== Source information ==

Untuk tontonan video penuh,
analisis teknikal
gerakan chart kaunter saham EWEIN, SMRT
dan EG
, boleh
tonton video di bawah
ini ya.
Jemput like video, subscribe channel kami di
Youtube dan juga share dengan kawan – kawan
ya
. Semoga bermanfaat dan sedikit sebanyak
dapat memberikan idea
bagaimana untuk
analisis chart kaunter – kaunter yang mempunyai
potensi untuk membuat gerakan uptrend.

--

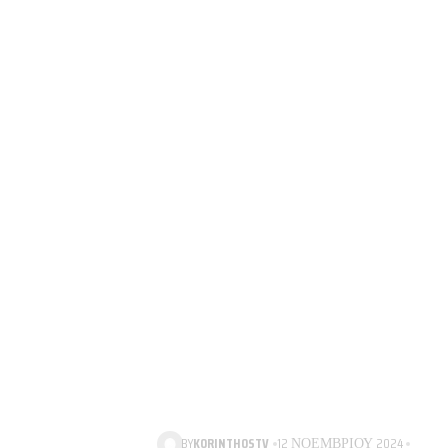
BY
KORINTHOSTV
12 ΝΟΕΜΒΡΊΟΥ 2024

== Your assignment ==
Nothing but a number is wanted here: the count of lines in the listing with the word "analisis".

== Result of this exercise ==
2